I'm interested in all natural numbers, that are the sum of pariwise different prime numbers. For example 10 is such a number, since
$10 = 7 + 3$
My suspicion is that almost every natural number is the sum of pairwise different prime numbers. Actually by my pen & paper calculations, I did not find a natural number larger than 6 that is not such a sum, but I did not calculate much, so maybe there are even small numbers that are not a sum of pairwise different primes.
So my questions are these:
Is there any natural number larger than 6, which is not the sum of pairwise different primes? If not, any idea how to prove this?

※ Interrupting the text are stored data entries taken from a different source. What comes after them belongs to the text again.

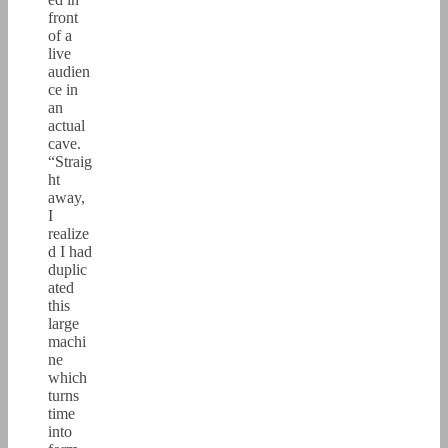
front
of a
live
audien
ce in
an
actual
cave.
“Straig
ht
away,
I
realize
d I had
duplic
ated
this
large
machi
ne
which
turns
time
into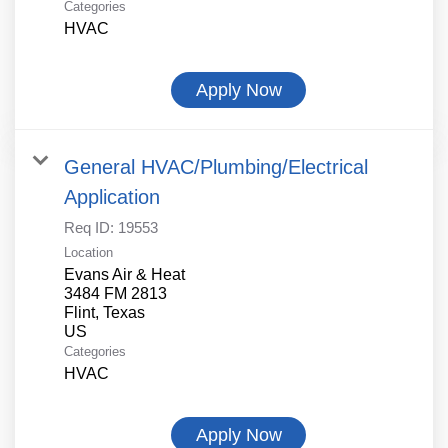
Categories
HVAC
Apply Now
General HVAC/Plumbing/Electrical
Application
Req ID:
19553
Location
Evans Air & Heat
3484 FM 2813
Flint, Texas
Categories
HVAC
Apply Now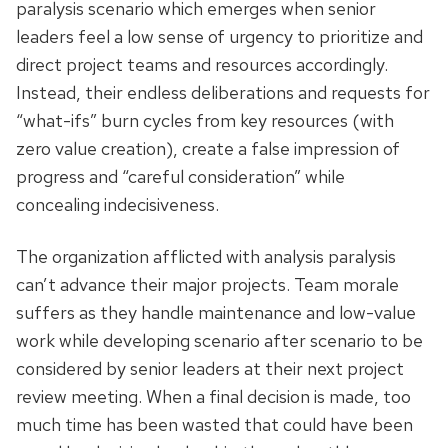
paralysis scenario which emerges when senior
leaders feel a low sense of urgency to prioritize and
direct project teams and resources accordingly.
Instead, their endless deliberations and requests for
“what-ifs” burn cycles from key resources (with
zero value creation), create a false impression of
progress and “careful consideration” while
concealing indecisiveness.
The organization afflicted with analysis paralysis
can’t advance their major projects. Team morale
suffers as they handle maintenance and low-value
work while developing scenario after scenario to be
considered by senior leaders at their next project
review meeting. When a final decision is made, too
much time has been wasted that could have been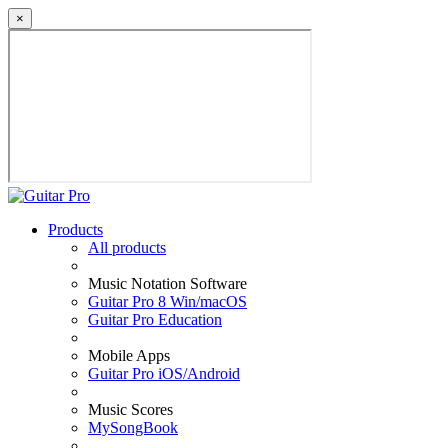
×
Products
All products
Music Notation Software
Guitar Pro 8 Win/macOS
Guitar Pro Education
Mobile Apps
Guitar Pro iOS/Android
Music Scores
MySongBook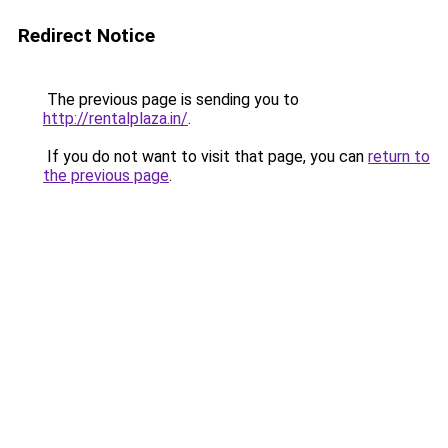
Redirect Notice
The previous page is sending you to
http://rentalplaza.in/
.
If you do not want to visit that page, you can
return to
the previous page
.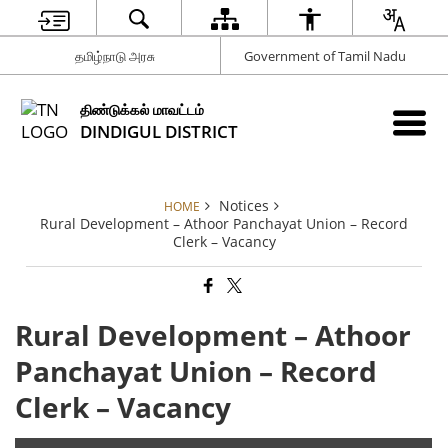
தமிழ்நாடு அரசு
Government of Tamil Nadu
திண்டுக்கல் மாவட்டம்
DINDIGUL DISTRICT
Notices
HOME
Rural Development – Athoor Panchayat Union – Record
Clerk – Vacancy
Rural Development – Athoor
Panchayat Union – Record
Clerk – Vacancy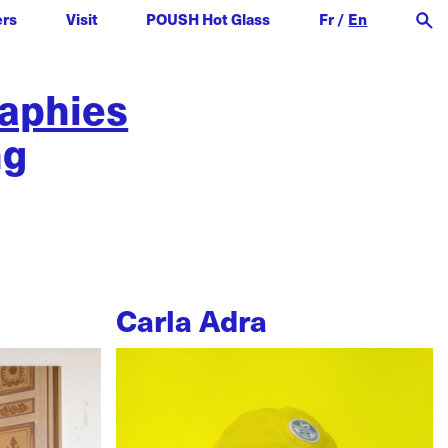
ers
Visit
POUSH Hot Glass
Fr
/
En
raphies
ng
Carla Adra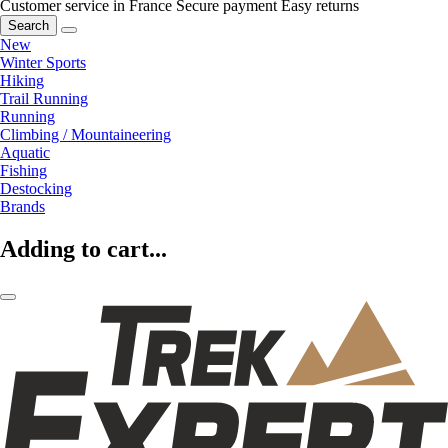
Customer service in France
Secure payment
Easy returns
Search
New
Winter Sports
Hiking
Trail Running
Running
Climbing / Mountaineering
Aquatic
Fishing
Destocking
Brands
Adding to cart...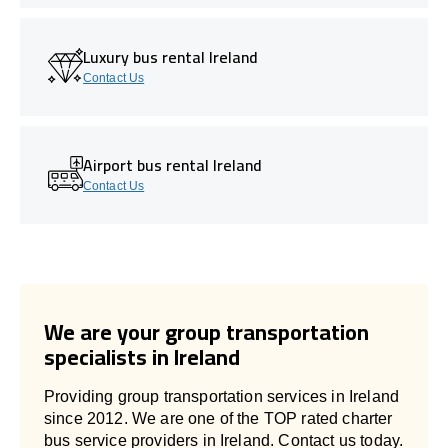
Luxury bus rental Ireland
Contact Us
Airport bus rental Ireland
Contact Us
We are your group transportation
specialists in Ireland
Providing group transportation services in Ireland
since 2012. We are one of the TOP rated charter
bus service providers in Ireland. Contact us today.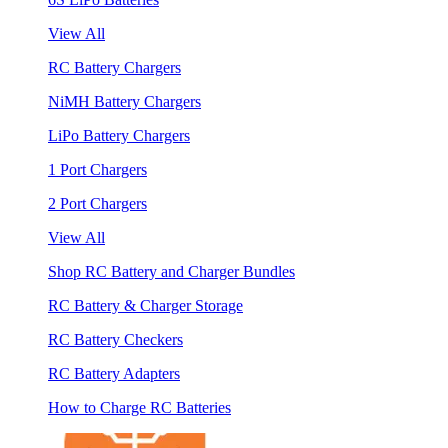
View All
RC Battery Chargers
NiMH Battery Chargers
LiPo Battery Chargers
1 Port Chargers
2 Port Chargers
View All
Shop RC Battery and Charger Bundles
RC Battery & Charger Storage
RC Battery Checkers
RC Battery Adapters
How to Charge RC Batteries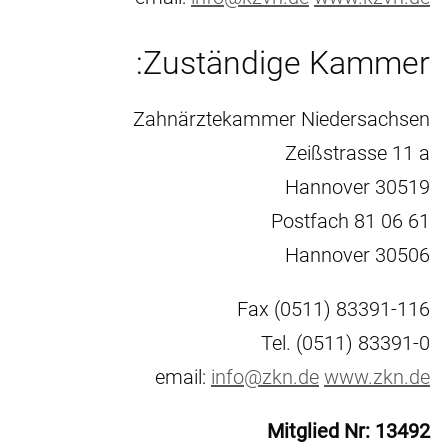
Zuständige Kammer:
Zahnärztekammer Niedersachsen
Zeißstrasse 11 a
30519 Hannover
Postfach 81 06 61
30506 Hannover
Fax (0511) 83391-116
Tel. (0511) 83391-0
email:
info@zkn.de
www.zkn.de
Mitglied Nr: 13492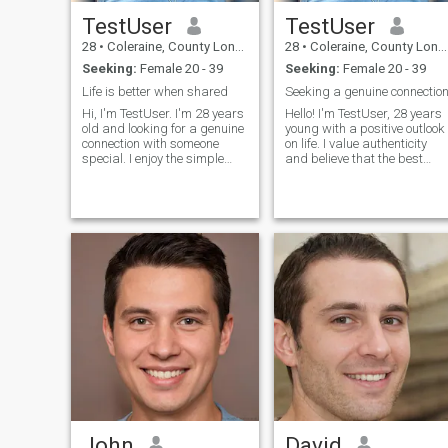
TestUser
TestUser
28
•
Coleraine, County Londonderry, United Kingdom
28
•
Coleraine, County Londonderry, United Kingdom
Seeking:
Female 20 - 39
Seeking:
Female 20 - 39
Life is better when shared
Seeking a genuine connectio
Hi, I'm TestUser. I'm 28 years
Hello! I'm TestUser, 28 years
old and looking for a genuine
young with a positive outlook
connection with someone
on life. I value authenticity
special. I enjoy the simple
and believe that the best
pleasures in life - good
relationships are built on
conversations, exploring new
friendship first. I love
places, and spending
learning about different
quality time with people I
cultures, trying new cuisines,
care about. I believe in
and having deep conversati
honesty, r
John
David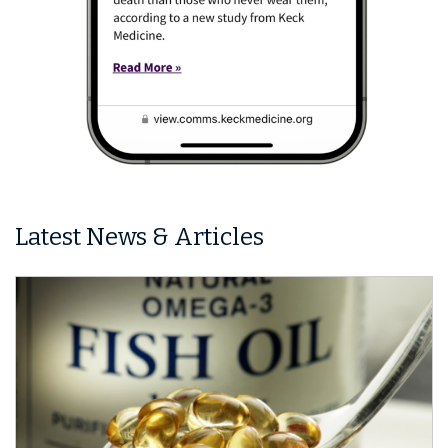
Latest News & Articles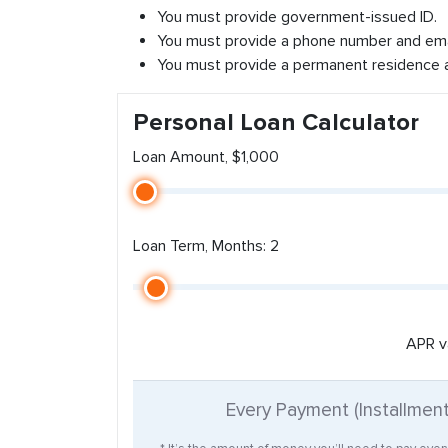
You must provide government-issued ID.
You must provide a phone number and ema
You must provide a permanent residence 
Personal Loan Calculator
Loan Amount, $1,000
Loan Term, Months: 2
APR v
Every Payment (Installmen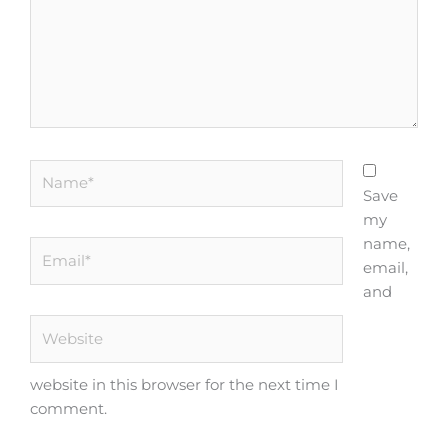
Name*
Save
my
name,
Email*
email,
and
Website
website in this browser for the next time I
comment.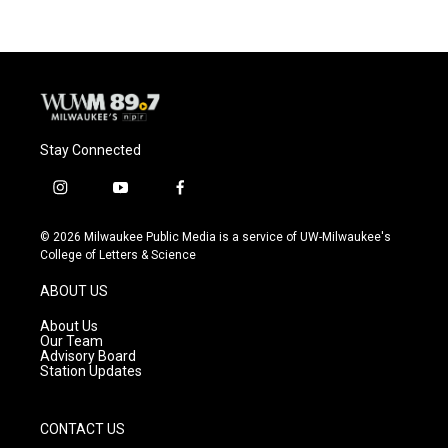
Stay Connected
i
y
f
n
o
a
s
u
c
© 2026 Milwaukee Public Media is a service of UW-Milwaukee's
t
t
e
College of Letters & Science
a
u
b
g
b
o
ABOUT US
r
e
o
a
k
About Us
m
Our Team
Advisory Board
Station Updates
CONTACT US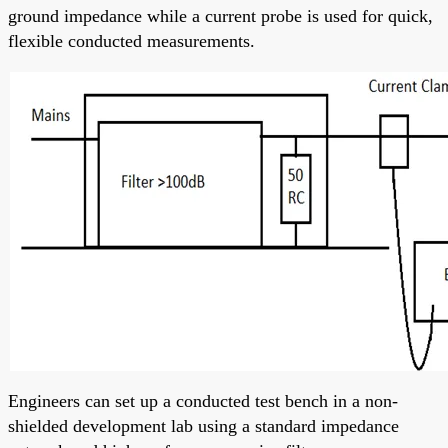
ground impedance while a current probe is used for quick,
flexible conducted measurements.
Engineers can set up a conducted test bench in a non-
shielded development lab using a standard impedance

And what's about the natural numbers, that are the sum of at least n natural prime numbers, with $n \in \mathbb{N}$? Is there any knowledge about these numbers?
Regards,
S. M. Roch
Edit: I'm sorry, I forgot to say for my first question, that I also accept the sum of not only two prime numbers. So for example
$20 = 11 + 7 + 2$
is also such a sum, and for every prime number the number is its sum itself.
Best Answer
A sketch of a proof:
For sufficiently large $N$, the Prime Number Theorem guarantees a prime $p$ between $N/2$ and $N-6$, $N/2\lt p\lt N-6$. This implies $6\lt N-p\lt N/2\lt N$, so strong induction tells us $N-p$ is the sum of distinct primes, $N-p=p_1+p_2+\cdots+p_n$ with $p_1\lt p_2\lt\cdots\lt p_n$. But $N-p\lt N/2\lt p$ tells us these primes are all less than $p$. Thus $N=p_1+p_2+\cdots+p_n+p$ with $p_1\lt p_2\lt\cdots\lt p_n\lt p$.
Note, Bertrand's postulate, which guarantees a prime between $N/2$ and $N$, isn't quite good enough. E.g., the only primes between $17/2$ and $17$ are $11$ and $13$, and neither $17-11=6$ nor $17-13=4$ can be written as a sum of distinct primes.